Siapapun pasti pernah mengalami perilaku agresif yang tidak menyenangkan, baik itu secara online hingga di dunia nyata (ex: bertengkar dengan seseorang di KRL). Perilaku agresif, terutama yang dialami secara konsisten dapat menyebabkan depresi, trauma, self-loathing, bahkan kenaikan tekanan darah saat menghadapi perilaku tersebut. Oleh karena itu, sekarang adalah saat yang tepat untuk membahas perilaku agresif ini dan apa yang menyebabkannya.

Sebagai pembuka, terdapat banyak kasus penembakan massal sekolah di Amerika Serikat yang dilakukan oleh siswa sekolah tersebut. Tentu publik akan mencari eksplanasi dan pihak yang perlu disalahkan; dapat berupa kegagalan orang tua dan sekolah dalam mendidik anak, pengaruh media TV yang sangat frontal dalam menayangkan adegan kekerasan, hingga menyalahkan pemerintah yang tidak menetapkan peraturan ketat mengenai peredaran penjualan senjata api di Amerika. Tentu saja faktor kesehatan mental juga berperan dalam fenomena tersebut. Tidaklah mingkin seseorang yang stabil secara mental akan menembaki seluruh teman sekelasnya. Akan tetapi gangguan jiwa tidak dapat menjadi satu-satunya penyebab dari berbagai tragedi agresivitas yang terjadi tersebut. Lagipula, tidak semua orang yang memiliki gangguan jiwa adalah pembunuh.

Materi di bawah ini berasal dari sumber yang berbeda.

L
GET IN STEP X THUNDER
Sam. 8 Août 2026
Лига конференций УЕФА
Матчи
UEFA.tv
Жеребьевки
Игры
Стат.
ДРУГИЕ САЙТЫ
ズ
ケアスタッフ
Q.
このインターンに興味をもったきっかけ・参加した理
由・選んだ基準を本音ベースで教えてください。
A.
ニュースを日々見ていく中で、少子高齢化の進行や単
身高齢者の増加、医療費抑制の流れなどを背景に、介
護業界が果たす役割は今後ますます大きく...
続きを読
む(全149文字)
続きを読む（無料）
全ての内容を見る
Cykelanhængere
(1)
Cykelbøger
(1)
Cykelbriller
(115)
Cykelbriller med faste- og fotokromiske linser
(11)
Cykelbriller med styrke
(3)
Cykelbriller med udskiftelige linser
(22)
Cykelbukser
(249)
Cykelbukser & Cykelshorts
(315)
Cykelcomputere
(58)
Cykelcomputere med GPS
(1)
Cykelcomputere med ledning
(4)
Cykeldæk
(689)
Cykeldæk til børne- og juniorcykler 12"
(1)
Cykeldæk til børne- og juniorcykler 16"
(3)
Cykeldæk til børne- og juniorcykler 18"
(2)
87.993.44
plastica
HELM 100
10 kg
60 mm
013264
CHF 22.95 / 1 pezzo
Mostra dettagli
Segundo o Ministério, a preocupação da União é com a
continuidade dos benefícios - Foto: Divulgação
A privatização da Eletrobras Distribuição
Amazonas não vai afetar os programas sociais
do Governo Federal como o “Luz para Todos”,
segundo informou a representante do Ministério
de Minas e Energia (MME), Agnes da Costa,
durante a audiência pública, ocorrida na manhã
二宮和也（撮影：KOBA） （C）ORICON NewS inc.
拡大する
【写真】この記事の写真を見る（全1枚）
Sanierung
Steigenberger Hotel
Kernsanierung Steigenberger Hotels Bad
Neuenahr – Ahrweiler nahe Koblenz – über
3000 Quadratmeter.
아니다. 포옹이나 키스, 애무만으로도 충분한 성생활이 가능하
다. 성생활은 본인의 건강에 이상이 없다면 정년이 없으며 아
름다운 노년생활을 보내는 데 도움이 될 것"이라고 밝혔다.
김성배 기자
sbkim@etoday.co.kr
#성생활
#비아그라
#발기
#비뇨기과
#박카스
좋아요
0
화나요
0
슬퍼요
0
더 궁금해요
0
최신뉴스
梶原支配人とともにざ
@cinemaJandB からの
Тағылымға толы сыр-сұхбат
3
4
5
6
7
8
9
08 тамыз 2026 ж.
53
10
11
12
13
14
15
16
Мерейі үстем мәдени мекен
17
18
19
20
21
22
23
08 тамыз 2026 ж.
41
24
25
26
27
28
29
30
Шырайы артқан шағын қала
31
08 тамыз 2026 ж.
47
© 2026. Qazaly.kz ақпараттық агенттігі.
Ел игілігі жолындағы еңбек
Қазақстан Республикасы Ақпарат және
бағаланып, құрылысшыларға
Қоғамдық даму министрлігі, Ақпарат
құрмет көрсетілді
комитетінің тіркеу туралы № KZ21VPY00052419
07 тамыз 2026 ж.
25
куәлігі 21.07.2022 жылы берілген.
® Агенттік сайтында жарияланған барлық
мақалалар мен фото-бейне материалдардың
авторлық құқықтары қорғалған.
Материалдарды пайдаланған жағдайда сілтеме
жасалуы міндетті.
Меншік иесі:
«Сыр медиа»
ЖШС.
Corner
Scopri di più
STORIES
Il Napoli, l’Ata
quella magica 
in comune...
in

Ada baiknya pembaca memulai dari memahami terlebih dahulu apa yang tergolong sebagai agresivitas. Untuk suatu perilaku disebut sebagai tindakan agresif, maka perlu diketahui niat/motivasi dibalik tindakan perilaku (Aronson, 2021). Apabila terdapat niat untuk menyakiti psikis maupun fisik korban, maka perilaku tersebut tergolong agresivitas. Apabila tidak terdapat niat untuk menyakiti korban. maka tindakan tersebut adalah tindakan asertif belaka.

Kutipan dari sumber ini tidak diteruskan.